Problem to solve —
With the pictures left out, restate exactly the part below that opens with the line containing "leurs territoires cu" and closes with the line containing "Betonrestauratie-advies (URL 2003)".

Records drawn from a dataset

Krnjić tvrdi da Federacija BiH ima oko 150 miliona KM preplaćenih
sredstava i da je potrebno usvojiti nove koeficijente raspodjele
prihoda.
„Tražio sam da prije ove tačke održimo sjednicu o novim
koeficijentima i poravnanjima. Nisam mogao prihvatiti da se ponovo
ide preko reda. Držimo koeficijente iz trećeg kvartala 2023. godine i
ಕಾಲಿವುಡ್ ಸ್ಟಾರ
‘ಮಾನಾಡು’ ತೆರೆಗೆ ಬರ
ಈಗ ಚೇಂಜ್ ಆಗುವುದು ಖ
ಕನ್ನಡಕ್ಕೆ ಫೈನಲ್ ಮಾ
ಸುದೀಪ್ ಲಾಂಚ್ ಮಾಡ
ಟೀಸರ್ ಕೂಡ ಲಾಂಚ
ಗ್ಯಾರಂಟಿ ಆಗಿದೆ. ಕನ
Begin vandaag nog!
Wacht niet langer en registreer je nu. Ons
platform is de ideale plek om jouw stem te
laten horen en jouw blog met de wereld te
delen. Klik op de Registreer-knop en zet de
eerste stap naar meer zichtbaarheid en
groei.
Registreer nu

---

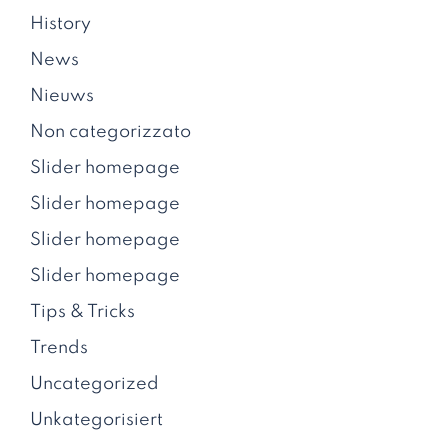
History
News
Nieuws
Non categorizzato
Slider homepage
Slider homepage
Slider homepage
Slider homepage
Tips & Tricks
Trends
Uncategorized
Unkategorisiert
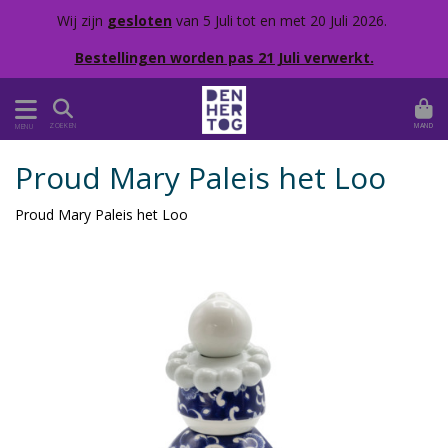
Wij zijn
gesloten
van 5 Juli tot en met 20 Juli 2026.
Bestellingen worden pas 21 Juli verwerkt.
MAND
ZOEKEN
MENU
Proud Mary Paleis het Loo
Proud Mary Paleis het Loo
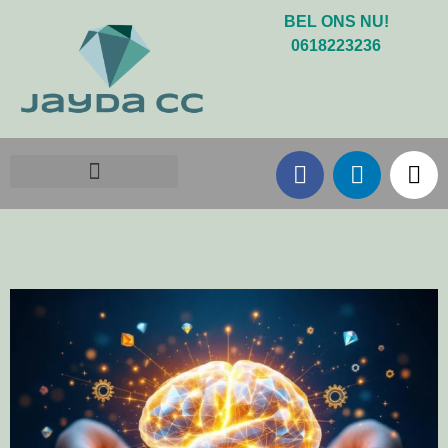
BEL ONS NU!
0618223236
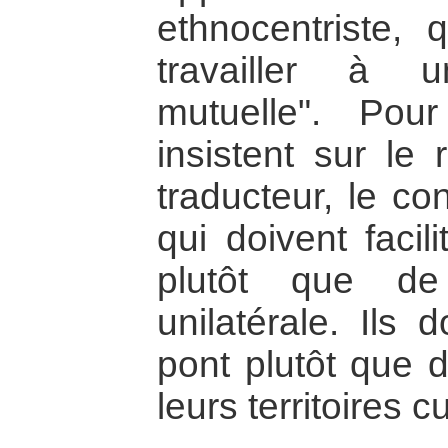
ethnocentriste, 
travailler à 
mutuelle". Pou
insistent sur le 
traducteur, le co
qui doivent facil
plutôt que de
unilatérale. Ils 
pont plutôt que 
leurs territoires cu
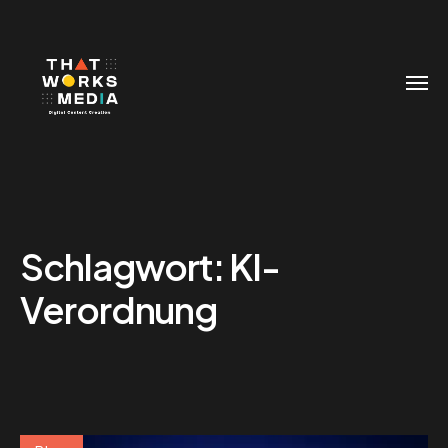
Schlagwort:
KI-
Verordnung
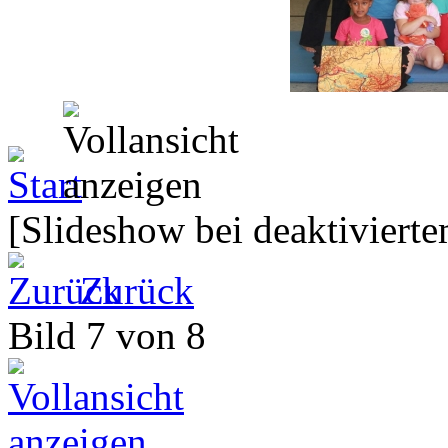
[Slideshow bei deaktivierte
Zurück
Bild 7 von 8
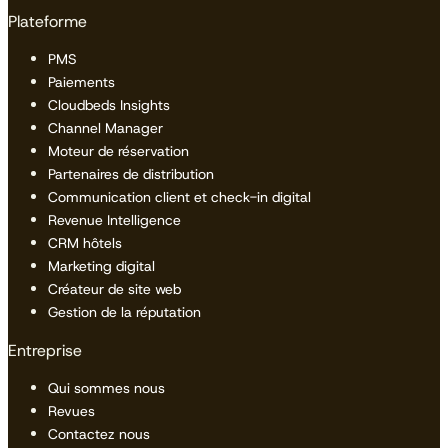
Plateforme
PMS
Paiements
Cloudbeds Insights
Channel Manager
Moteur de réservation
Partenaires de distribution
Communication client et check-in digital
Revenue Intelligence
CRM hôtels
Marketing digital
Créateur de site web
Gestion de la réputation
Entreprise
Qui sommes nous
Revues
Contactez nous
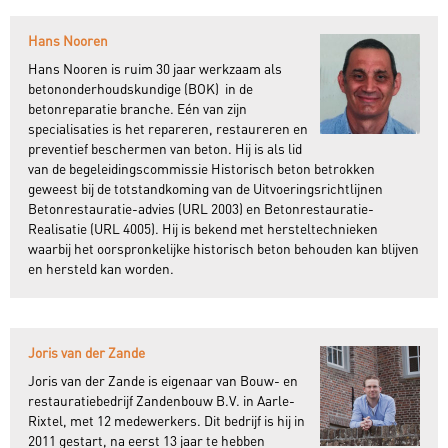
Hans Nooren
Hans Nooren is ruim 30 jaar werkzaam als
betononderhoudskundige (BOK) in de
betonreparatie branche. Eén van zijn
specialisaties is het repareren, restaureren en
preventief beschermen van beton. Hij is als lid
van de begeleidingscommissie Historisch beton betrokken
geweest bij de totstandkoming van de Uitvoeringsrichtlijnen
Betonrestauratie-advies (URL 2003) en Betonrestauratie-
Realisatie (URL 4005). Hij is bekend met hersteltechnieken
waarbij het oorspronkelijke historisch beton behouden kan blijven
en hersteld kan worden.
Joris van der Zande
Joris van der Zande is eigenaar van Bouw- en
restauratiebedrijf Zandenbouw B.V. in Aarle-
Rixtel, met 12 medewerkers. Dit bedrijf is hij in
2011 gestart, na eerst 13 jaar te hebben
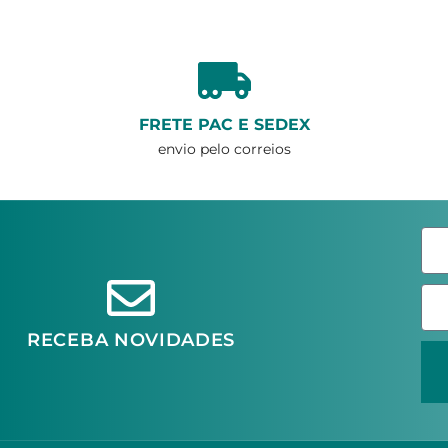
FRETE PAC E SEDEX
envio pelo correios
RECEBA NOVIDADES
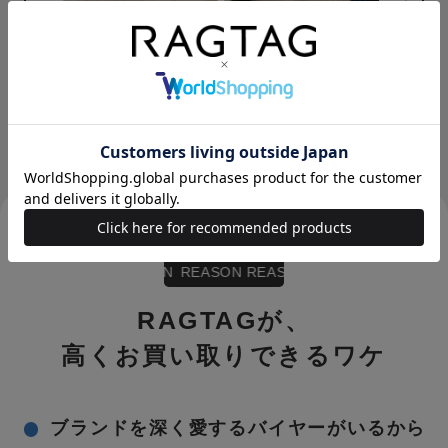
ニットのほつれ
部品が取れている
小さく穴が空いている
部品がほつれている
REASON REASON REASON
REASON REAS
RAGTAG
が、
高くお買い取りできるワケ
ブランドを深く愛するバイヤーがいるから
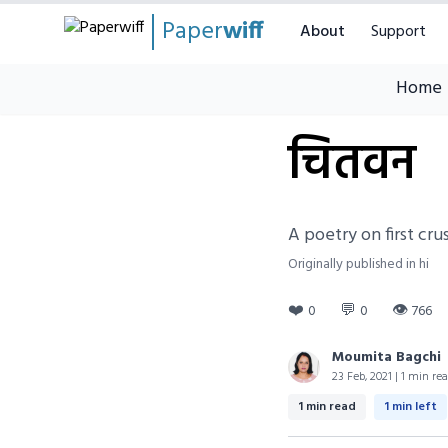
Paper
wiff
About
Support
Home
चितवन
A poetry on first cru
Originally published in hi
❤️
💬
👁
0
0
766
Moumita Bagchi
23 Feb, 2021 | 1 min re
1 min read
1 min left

Written solution —
leurs territoires cu
Schlagwort:
KI-
Verordnung
[Slideshow bei deaktivierte
Zurück
Bild 7 von 8
Plateforme
PMS
Paiements
Cloudbeds Insights
Channel Manager
Moteur de réservation
Partenaires de distribution
Communication client et check-in digital
Revenue Intelligence
CRM hôtels
Marketing digital
Créateur de site web
Gestion de la réputation
Entreprise
Qui sommes nous
Revues
Contactez nous
Hans Nooren
Hans Nooren is ruim 30 jaar werkzaam als
betononderhoudskundige (BOK) in de
betonreparatie branche. Eén van zijn
specialisaties is het repareren, restaureren en
preventief beschermen van beton. Hij is als lid
van de begeleidingscommissie Historisch beton betrokken
geweest bij de totstandkoming van de Uitvoeringsrichtlijnen
Betonrestauratie-advies (URL 2003) en Betonrestauratie-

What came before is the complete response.